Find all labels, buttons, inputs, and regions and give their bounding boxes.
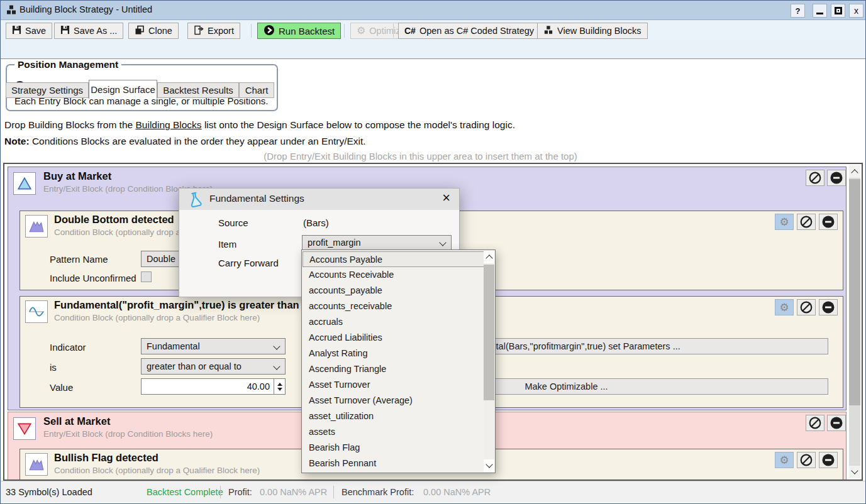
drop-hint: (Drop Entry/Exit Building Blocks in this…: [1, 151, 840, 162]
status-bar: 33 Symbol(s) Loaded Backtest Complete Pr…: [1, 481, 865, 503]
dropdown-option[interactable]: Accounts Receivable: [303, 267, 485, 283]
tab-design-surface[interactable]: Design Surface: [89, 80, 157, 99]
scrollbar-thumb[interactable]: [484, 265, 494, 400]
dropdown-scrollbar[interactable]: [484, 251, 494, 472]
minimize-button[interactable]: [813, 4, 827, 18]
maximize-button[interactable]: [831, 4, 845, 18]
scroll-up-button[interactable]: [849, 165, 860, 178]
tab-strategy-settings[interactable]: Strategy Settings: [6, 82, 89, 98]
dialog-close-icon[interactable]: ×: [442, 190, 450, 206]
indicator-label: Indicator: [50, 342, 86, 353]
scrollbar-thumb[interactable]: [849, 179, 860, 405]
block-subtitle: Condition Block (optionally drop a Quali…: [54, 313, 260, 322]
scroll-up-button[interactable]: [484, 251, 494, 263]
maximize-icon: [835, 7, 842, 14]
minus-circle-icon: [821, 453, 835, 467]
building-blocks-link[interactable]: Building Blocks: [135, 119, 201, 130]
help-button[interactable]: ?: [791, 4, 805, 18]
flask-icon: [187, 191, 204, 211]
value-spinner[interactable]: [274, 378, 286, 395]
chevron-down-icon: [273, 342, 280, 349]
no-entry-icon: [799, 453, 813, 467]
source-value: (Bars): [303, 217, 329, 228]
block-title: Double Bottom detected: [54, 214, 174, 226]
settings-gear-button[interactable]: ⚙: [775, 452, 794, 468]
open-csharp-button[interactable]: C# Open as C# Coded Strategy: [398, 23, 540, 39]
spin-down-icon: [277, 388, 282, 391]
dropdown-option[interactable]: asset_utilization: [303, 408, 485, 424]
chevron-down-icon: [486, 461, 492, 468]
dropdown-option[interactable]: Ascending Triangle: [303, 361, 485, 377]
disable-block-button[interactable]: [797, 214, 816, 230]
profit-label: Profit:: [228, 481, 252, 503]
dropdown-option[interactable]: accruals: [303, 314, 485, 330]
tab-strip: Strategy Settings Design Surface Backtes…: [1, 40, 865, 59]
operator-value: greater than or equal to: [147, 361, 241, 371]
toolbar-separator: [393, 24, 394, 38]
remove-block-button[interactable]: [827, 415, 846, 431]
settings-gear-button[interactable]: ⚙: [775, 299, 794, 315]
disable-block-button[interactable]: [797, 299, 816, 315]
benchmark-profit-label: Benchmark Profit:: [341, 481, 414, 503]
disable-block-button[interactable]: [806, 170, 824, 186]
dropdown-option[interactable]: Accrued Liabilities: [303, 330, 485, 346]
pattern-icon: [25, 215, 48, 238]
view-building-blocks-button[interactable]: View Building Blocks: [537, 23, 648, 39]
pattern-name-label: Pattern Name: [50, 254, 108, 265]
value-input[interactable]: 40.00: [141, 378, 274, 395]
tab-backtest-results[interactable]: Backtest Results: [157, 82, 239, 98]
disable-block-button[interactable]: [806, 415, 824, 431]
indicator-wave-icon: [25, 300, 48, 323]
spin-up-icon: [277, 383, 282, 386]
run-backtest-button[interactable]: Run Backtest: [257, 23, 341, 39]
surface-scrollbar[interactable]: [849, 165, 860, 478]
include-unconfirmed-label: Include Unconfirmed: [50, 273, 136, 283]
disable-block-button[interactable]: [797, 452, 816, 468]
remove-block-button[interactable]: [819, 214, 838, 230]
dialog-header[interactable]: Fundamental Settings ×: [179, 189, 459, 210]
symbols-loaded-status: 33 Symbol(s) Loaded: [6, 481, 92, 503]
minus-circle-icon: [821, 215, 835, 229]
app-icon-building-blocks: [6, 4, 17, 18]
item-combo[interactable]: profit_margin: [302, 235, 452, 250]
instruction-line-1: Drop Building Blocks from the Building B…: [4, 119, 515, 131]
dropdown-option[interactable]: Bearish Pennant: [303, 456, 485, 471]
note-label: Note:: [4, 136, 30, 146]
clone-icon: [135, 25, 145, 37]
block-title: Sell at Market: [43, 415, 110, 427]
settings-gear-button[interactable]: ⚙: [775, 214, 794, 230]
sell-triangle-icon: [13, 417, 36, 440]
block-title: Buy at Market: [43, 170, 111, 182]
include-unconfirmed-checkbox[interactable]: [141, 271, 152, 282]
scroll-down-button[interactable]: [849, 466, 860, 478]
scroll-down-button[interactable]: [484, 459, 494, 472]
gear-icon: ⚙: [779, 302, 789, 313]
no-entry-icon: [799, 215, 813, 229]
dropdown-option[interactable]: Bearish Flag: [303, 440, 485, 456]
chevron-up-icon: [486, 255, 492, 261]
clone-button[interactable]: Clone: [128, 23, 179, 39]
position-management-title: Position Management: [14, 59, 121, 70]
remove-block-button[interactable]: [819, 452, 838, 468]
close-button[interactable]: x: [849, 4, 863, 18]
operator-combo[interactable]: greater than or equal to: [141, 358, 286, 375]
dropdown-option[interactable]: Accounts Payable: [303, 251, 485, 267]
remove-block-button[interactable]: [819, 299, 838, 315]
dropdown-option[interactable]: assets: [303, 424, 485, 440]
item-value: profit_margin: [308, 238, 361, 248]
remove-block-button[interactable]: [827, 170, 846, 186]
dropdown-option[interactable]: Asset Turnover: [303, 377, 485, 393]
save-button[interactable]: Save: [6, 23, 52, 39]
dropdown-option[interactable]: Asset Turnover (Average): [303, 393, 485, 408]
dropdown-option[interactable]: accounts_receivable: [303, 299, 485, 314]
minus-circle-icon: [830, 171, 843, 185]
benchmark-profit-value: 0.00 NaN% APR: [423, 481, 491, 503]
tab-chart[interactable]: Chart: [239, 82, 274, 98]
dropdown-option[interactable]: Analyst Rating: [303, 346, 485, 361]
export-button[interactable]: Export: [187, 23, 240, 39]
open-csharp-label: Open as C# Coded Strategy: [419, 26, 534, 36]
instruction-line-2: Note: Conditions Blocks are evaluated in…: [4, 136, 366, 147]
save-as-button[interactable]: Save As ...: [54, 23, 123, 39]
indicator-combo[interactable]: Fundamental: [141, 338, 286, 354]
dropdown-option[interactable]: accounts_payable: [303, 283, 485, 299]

────────────────

### EXERCISE BRIEF
Return the material exactly as written, except for any pictures it holds.

### WORKED SOLUTION
Find all labels, buttons, inputs, and regions and give their bounding boxes.
drop-hint: (Drop Entry/Exit Building Blocks in this…: [1, 151, 840, 162]
status-bar: 33 Symbol(s) Loaded Backtest Complete Pr…: [1, 481, 865, 503]
dropdown-option[interactable]: Accounts Receivable: [303, 267, 485, 283]
tab-design-surface[interactable]: Design Surface: [89, 80, 157, 99]
scrollbar-thumb[interactable]: [484, 265, 494, 400]
dropdown-scrollbar[interactable]: [484, 251, 494, 472]
minimize-button[interactable]: [813, 4, 827, 18]
maximize-button[interactable]: [831, 4, 845, 18]
scroll-up-button[interactable]: [849, 165, 860, 178]
tab-strategy-settings[interactable]: Strategy Settings: [6, 82, 89, 98]
dialog-close-icon[interactable]: ×: [442, 190, 450, 206]
indicator-label: Indicator: [50, 342, 86, 353]
scrollbar-thumb[interactable]: [849, 179, 860, 405]
block-subtitle: Condition Block (optionally drop a Quali…: [54, 313, 260, 322]
scroll-up-button[interactable]: [484, 251, 494, 263]
maximize-icon: [835, 7, 842, 14]
minus-circle-icon: [821, 453, 835, 467]
building-blocks-link[interactable]: Building Blocks: [135, 119, 201, 130]
help-button[interactable]: ?: [791, 4, 805, 18]
flask-icon: [187, 191, 204, 211]
value-spinner[interactable]: [274, 378, 286, 395]
chevron-down-icon: [273, 342, 280, 349]
no-entry-icon: [799, 453, 813, 467]
source-value: (Bars): [303, 217, 329, 228]
block-title: Double Bottom detected: [54, 214, 174, 226]
settings-gear-button[interactable]: ⚙: [775, 452, 794, 468]
open-csharp-button[interactable]: C# Open as C# Coded Strategy: [398, 23, 540, 39]
spin-down-icon: [277, 388, 282, 391]
dropdown-option[interactable]: asset_utilization: [303, 408, 485, 424]
chevron-down-icon: [486, 461, 492, 468]
dropdown-option[interactable]: Ascending Triangle: [303, 361, 485, 377]
disable-block-button[interactable]: [797, 214, 816, 230]
profit-label: Profit:: [228, 481, 252, 503]
dropdown-option[interactable]: accruals: [303, 314, 485, 330]
tab-strip: Strategy Settings Design Surface Backtes…: [1, 40, 865, 59]
operator-value: greater than or equal to: [147, 361, 241, 371]
toolbar-separator: [393, 24, 394, 38]
remove-block-button[interactable]: [827, 415, 846, 431]
settings-gear-button[interactable]: ⚙: [775, 299, 794, 315]
disable-block-button[interactable]: [797, 299, 816, 315]
benchmark-profit-label: Benchmark Profit:: [341, 481, 414, 503]
disable-block-button[interactable]: [806, 170, 824, 186]
dropdown-option[interactable]: Accrued Liabilities: [303, 330, 485, 346]
pattern-icon: [25, 215, 48, 238]
view-building-blocks-button[interactable]: View Building Blocks: [537, 23, 648, 39]
pattern-name-label: Pattern Name: [50, 254, 108, 265]
value-input[interactable]: 40.00: [141, 378, 274, 395]
tab-backtest-results[interactable]: Backtest Results: [157, 82, 239, 98]
disable-block-button[interactable]: [806, 415, 824, 431]
indicator-wave-icon: [25, 300, 48, 323]
spin-up-icon: [277, 383, 282, 386]
run-backtest-button[interactable]: Run Backtest: [257, 23, 341, 39]
surface-scrollbar[interactable]: [849, 165, 860, 478]
include-unconfirmed-label: Include Unconfirmed: [50, 273, 136, 283]
disable-block-button[interactable]: [797, 452, 816, 468]
remove-block-button[interactable]: [819, 214, 838, 230]
dialog-header[interactable]: Fundamental Settings ×: [179, 189, 459, 210]
symbols-loaded-status: 33 Symbol(s) Loaded: [6, 481, 92, 503]
minus-circle-icon: [821, 215, 835, 229]
app-icon-building-blocks: [6, 4, 17, 18]
item-combo[interactable]: profit_margin: [302, 235, 452, 250]
instruction-line-1: Drop Building Blocks from the Building B…: [4, 119, 515, 131]
dropdown-option[interactable]: Bearish Pennant: [303, 456, 485, 471]
note-label: Note:: [4, 136, 30, 146]
clone-icon: [135, 25, 145, 37]
block-title: Sell at Market: [43, 415, 110, 427]
settings-gear-button[interactable]: ⚙: [775, 214, 794, 230]
sell-triangle-icon: [13, 417, 36, 440]
block-title: Buy at Market: [43, 170, 111, 182]
include-unconfirmed-checkbox[interactable]: [141, 271, 152, 282]
scroll-down-button[interactable]: [849, 466, 860, 478]
scroll-down-button[interactable]: [484, 459, 494, 472]
gear-icon: ⚙: [779, 302, 789, 313]
no-entry-icon: [799, 215, 813, 229]
dropdown-option[interactable]: Bearish Flag: [303, 440, 485, 456]
chevron-up-icon: [486, 255, 492, 261]
clone-button[interactable]: Clone: [128, 23, 179, 39]
position-management-title: Position Management: [14, 59, 121, 70]
remove-block-button[interactable]: [819, 452, 838, 468]
close-button[interactable]: x: [849, 4, 863, 18]
operator-combo[interactable]: greater than or equal to: [141, 358, 286, 375]
dropdown-option[interactable]: Accounts Payable: [303, 251, 485, 267]
remove-block-button[interactable]: [819, 299, 838, 315]
dropdown-option[interactable]: assets: [303, 424, 485, 440]
item-value: profit_margin: [308, 238, 361, 248]
remove-block-button[interactable]: [827, 170, 846, 186]
dropdown-option[interactable]: Asset Turnover: [303, 377, 485, 393]
save-button[interactable]: Save: [6, 23, 52, 39]
dropdown-option[interactable]: Asset Turnover (Average): [303, 393, 485, 408]
dropdown-option[interactable]: accounts_receivable: [303, 299, 485, 314]
minus-circle-icon: [830, 171, 843, 185]
benchmark-profit-value: 0.00 NaN% APR: [423, 481, 491, 503]
tab-chart[interactable]: Chart: [239, 82, 274, 98]
dropdown-option[interactable]: Analyst Rating: [303, 346, 485, 361]
export-button[interactable]: Export: [187, 23, 240, 39]
open-csharp-label: Open as C# Coded Strategy: [419, 26, 534, 36]
instruction-line-2: Note: Conditions Blocks are evaluated in…: [4, 136, 366, 147]
save-as-button[interactable]: Save As ...: [54, 23, 123, 39]
indicator-combo[interactable]: Fundamental: [141, 338, 286, 354]
dropdown-option[interactable]: accounts_payable: [303, 283, 485, 299]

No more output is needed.